In art, color is very important. The color wheel is often used to explain the relationship of different colors to one another. In this way, artists know what colors look good with each other, and how to mix paint to produce more colors. All possible color combinations can be made by mixing just three primary colors with white and black. Artists use a color wheel that has the three primary colors - red, yellow, and blue - and three secondary colors - orange, green, and violet - as well as the tertiary colors that are in between, such as blue-green.
In this project, see the bright colors of the rainbow disappear right before your eyes as you learn about the properties of light and how we see color.
2 white paper plates
Cereal bowl or coffee can lid
Thumbtack or pin
Red, yellow, and blue paint*
Glass of water
* Use watercolor in a tube, wet or dry tempera, or any kind of acrylic paint for this project. If using watercolor, choose colors marked with true red, yellow, and blue, or cadmium yellow, cadmium red, and ultramarine or cobalt blue. These colors will allow you to mix every color of the rainbow. If using acrylic or tempera, select very bright primary colors.
Use the cereal bowl or plastic lid to trace a circle onto one of the paper plates, then cut it out with scissors.
Using the protractor, draw seven equal sections onto the circle. This part is tricky! First find the center of the circle and draw a dot there. Then draw a straight line from the center to the edge of the circle. Next, align the straight edge of the protractor with the line you just drew, placing the end of the protractor right on the center of your circle. On the curved edge of the protractor, look for a number that is close to 52 degrees, and mark it with a dot. It doesn't have to be exact, but make it as close as you can. Now, use the straight edge of the protractor to draw a straight line from the center dot to the dot you just made, going to the edge of the paper circle. The angle you drew is 1/7 of the circle! Continue doing this until you have measured all of the sections. (Each section should be about 52 degrees, since a complete rotation around any circle is 360 degrees, and this circle needs to be divided into seven parts. 360/7= 51.4).
Now, mix the paint to create every color of the rainbow: red, orange, yellow, green, blue, indigo, and violet. Use the second paper plate as a palette for mixing colors. Start with quarter-sized blobs of red, yellow, and blue paint, and add more as you need it. You might need to use a little water to thin the paints to get even consistency. Wash your brush by swirling it in the cup of water every time you switch colors. You may need to change the water in the cup after a while.
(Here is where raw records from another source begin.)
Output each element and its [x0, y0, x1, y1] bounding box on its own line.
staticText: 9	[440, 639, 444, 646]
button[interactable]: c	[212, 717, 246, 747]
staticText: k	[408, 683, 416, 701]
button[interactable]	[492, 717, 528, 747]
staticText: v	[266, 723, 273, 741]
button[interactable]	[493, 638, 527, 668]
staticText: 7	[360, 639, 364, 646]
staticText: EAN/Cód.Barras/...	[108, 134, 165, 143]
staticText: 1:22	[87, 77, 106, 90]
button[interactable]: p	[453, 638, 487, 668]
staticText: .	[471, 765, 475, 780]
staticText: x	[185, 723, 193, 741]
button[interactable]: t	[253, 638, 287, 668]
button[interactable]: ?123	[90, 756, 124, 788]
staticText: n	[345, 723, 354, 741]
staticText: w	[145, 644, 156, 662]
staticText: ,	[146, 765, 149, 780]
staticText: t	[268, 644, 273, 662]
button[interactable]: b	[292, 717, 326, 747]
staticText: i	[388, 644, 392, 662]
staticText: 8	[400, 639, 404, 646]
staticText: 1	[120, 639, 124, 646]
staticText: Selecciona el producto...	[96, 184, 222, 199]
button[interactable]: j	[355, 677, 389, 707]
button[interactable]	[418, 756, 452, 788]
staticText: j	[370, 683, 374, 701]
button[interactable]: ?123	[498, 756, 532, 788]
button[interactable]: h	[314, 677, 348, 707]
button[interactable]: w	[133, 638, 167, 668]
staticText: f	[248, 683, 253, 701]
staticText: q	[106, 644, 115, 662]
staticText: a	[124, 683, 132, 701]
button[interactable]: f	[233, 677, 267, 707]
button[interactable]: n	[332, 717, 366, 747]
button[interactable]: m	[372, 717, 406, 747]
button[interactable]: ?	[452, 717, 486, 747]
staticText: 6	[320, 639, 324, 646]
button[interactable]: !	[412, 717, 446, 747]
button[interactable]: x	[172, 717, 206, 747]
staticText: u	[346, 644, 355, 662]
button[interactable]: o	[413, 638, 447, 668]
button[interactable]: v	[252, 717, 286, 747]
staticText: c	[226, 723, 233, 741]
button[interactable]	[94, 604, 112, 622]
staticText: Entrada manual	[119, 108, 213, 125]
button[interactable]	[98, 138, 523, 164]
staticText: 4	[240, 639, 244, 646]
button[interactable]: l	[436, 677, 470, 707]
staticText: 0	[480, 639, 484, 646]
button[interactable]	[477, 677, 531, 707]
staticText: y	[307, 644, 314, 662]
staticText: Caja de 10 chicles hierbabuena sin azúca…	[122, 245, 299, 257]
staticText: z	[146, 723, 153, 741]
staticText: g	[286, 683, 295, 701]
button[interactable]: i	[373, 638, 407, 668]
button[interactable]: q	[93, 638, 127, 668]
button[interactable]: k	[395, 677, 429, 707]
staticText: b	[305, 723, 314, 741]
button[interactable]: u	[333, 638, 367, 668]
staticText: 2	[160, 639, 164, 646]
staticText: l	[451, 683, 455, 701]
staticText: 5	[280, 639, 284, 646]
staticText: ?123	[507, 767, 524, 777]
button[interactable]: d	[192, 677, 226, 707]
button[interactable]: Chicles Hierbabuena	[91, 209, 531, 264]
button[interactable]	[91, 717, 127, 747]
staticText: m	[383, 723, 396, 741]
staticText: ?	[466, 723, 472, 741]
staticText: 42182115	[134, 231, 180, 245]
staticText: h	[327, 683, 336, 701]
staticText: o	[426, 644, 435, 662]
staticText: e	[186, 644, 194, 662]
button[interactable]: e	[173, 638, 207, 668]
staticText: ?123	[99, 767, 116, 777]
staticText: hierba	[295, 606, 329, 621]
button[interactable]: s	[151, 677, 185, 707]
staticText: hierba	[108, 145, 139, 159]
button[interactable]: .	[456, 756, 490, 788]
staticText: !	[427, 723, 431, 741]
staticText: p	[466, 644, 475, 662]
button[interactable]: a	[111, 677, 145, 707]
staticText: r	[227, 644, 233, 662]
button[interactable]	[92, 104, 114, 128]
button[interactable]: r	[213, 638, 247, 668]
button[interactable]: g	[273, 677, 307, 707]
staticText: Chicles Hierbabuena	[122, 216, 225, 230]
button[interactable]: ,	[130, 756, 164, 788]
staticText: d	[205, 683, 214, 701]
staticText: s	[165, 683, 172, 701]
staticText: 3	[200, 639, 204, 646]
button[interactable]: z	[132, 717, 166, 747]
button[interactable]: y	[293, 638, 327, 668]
To make green, mix equal parts yellow and blue. To make the green a bit darker, add more blue and to make it lighter add a little yellow. Orange is made by mixing equal parts of red and yellow. If you want a darker orange, add more red. Violet (purple) is made of equal parts red and blue. The last color you will need is indigo, which is a sort of dark, bluish purple. Add equal parts of purple and blue to make indigo.
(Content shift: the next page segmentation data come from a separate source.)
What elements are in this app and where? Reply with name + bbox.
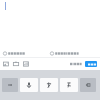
button[interactable]: Voice input [20, 78, 38, 92]
button[interactable] [50, 50, 94, 57]
button[interactable]: Add photo [2, 60, 9, 67]
button[interactable]: Backspace [80, 78, 96, 92]
button[interactable] [3, 50, 37, 57]
button[interactable] [85, 61, 97, 67]
button[interactable]: Symbols [60, 78, 78, 92]
button[interactable]: Add GIF [12, 60, 19, 67]
button[interactable]: Add poll [22, 60, 29, 67]
button[interactable]: Tab [2, 78, 18, 92]
button[interactable]: Kana key [40, 78, 58, 92]
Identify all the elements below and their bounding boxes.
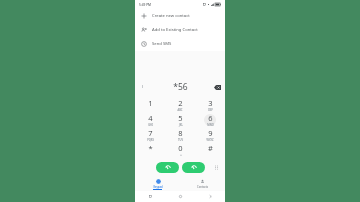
- button[interactable]: Create new contact: [135, 9, 225, 23]
- button[interactable]: Add to existing contact: [135, 23, 225, 37]
- button[interactable]: 7: [135, 127, 165, 142]
- staticText: DEF: [208, 108, 213, 112]
- staticText: 4: [148, 113, 153, 123]
- button[interactable]: 4: [135, 112, 165, 127]
- staticText: 1: [148, 98, 153, 108]
- button[interactable]: 6: [195, 112, 225, 127]
- button[interactable]: Call: [182, 162, 205, 173]
- staticText: 5:49 PM: [139, 3, 152, 7]
- staticText: WXYZ: [206, 138, 214, 142]
- staticText: 9: [208, 128, 213, 138]
- button[interactable]: 0: [165, 142, 195, 157]
- staticText: 8: [178, 128, 183, 138]
- staticText: Keypad: [153, 185, 163, 189]
- staticText: *56: [173, 81, 188, 93]
- button[interactable]: Send SMS: [135, 37, 225, 51]
- staticText: JKL: [179, 123, 183, 127]
- button[interactable]: Contacts: [180, 177, 225, 191]
- staticText: 6: [208, 113, 213, 123]
- button[interactable]: 1: [135, 97, 165, 112]
- button[interactable]: #: [195, 142, 225, 157]
- button[interactable]: Keypad: [135, 177, 180, 191]
- staticText: PQRS: [147, 138, 154, 142]
- button[interactable]: 9: [195, 127, 225, 142]
- button[interactable]: Backspace: [213, 83, 221, 91]
- staticText: +: [180, 153, 182, 157]
- staticText: GHI: [148, 123, 153, 127]
- staticText: Send SMS: [152, 41, 172, 47]
- button[interactable]: 2: [165, 97, 195, 112]
- button[interactable]: Add pause: [140, 84, 145, 89]
- button[interactable]: Back: [195, 191, 225, 202]
- button[interactable]: Home: [165, 191, 195, 202]
- button[interactable]: More options: [212, 163, 220, 171]
- staticText: MNO: [207, 123, 214, 127]
- button[interactable]: 3: [195, 97, 225, 112]
- staticText: ABC: [177, 108, 183, 112]
- staticText: 7: [148, 128, 153, 138]
- staticText: 2: [178, 98, 183, 108]
- staticText: Add to Existing Contact: [152, 27, 198, 33]
- button[interactable]: Call: [156, 162, 179, 173]
- button[interactable]: *: [135, 142, 165, 157]
- button[interactable]: 5: [165, 112, 195, 127]
- staticText: 0: [178, 143, 183, 153]
- staticText: TUV: [178, 138, 183, 142]
- staticText: *: [148, 143, 153, 153]
- button[interactable]: Recents: [135, 191, 165, 202]
- staticText: 3: [208, 98, 213, 108]
- staticText: 5: [178, 113, 183, 123]
- staticText: Create new contact: [152, 13, 190, 19]
- button[interactable]: 8: [165, 127, 195, 142]
- staticText: #: [208, 143, 213, 153]
- staticText: Contacts: [197, 185, 208, 189]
Now that you have mixed the paint you need, paint the sections in order from red to violet. While painting, dip your brush in the water often to keep the paint smooth and even in consistency. Once you have finished painting, let your color wheel dry for a few hours.
Using a thumbtack and pair of scissors, make a hole in the center of your color wheel big enough for a pencil to fit through.
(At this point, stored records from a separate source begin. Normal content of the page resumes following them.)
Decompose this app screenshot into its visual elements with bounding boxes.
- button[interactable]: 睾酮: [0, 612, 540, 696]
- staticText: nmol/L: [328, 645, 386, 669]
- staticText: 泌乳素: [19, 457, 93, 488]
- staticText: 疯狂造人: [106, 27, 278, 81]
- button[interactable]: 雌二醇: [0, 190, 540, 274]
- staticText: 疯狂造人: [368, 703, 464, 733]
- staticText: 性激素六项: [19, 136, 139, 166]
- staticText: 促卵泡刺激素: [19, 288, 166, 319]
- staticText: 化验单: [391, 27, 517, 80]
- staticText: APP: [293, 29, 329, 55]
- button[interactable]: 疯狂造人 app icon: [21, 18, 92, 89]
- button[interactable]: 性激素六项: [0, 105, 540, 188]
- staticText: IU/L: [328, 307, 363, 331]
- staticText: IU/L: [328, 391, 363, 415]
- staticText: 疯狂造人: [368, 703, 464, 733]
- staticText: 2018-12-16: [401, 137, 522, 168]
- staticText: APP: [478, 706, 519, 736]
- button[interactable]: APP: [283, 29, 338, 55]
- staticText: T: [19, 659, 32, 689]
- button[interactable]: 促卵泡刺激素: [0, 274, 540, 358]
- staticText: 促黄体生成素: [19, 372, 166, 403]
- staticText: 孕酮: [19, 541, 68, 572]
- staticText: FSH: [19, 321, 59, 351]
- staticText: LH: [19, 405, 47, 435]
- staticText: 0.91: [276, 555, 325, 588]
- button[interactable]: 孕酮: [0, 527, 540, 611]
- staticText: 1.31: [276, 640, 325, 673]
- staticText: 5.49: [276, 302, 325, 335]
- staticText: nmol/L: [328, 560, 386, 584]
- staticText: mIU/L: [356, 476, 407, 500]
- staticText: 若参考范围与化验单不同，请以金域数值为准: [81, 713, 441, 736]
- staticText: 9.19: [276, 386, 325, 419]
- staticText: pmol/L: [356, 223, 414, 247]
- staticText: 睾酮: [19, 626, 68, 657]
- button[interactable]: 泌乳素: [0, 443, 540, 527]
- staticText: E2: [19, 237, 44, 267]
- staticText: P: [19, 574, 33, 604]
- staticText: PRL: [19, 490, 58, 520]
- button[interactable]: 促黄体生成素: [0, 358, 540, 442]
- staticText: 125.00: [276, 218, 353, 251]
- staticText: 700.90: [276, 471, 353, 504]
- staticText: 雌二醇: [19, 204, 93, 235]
Push the pencil through the hole, and spin it quickly (on a table) to watch the colors disappear!
Light is made of all the colors in the rainbow. When it hits a colored object, most of it is absorbed and only one color is reflected. A red object, for example, absorbs almost the full spectrum of light, reflecting red only.
Our eye is able to see because of light-sensitive photoreceptor cells called rods and cones that are in the retina, or layer of tissue in the back of the eye. Rods and cones sense the different light waves reflected off surfaces, then send signals to the brain. If no light is reflected, but all colors are absorbed, that surface will look black. If no light is absorbed, the object will look white.
When the color wheel was spinning, the colors changed faster than the photoreceptors could communicate with the brain, so the reflection of the colors blended and you saw white light!
Colored Light = White?
Artists mix the primary colors of red, yellow, and blue, but scientists use a different set of primary colors when talking about the visible light spectrum: red, green, and blue. These colors can be used to explain how the entire spectrum of colors mixed together makes white light. To see how this works, experiment with three flashlights and red, blue, and green cellophane. Attach a different color of cellophane to each of the flashlights with a rubber band. You may need someone to help you shine all of the flashlights onto a plain white surface such as a wall, sheet, or poster board. Position the green flashlight so that it is shining directly onto the white surface, and hold the blue light below it, at an equal distance away from the white surface, so that it overlaps the area that the green flashlight is shining on. Then hold the red flashlight above the green one, at an angle so that it lights up the same area as the green and blue lights are shining on.
A bright white light should appear on the surface where the colors overlap. You may need to adjust the flashlights a little bit for this to happen. Try sticking your hand between the surface and the colored lights. How many different colors do you see? All of those colors are created by the three primary additive colors.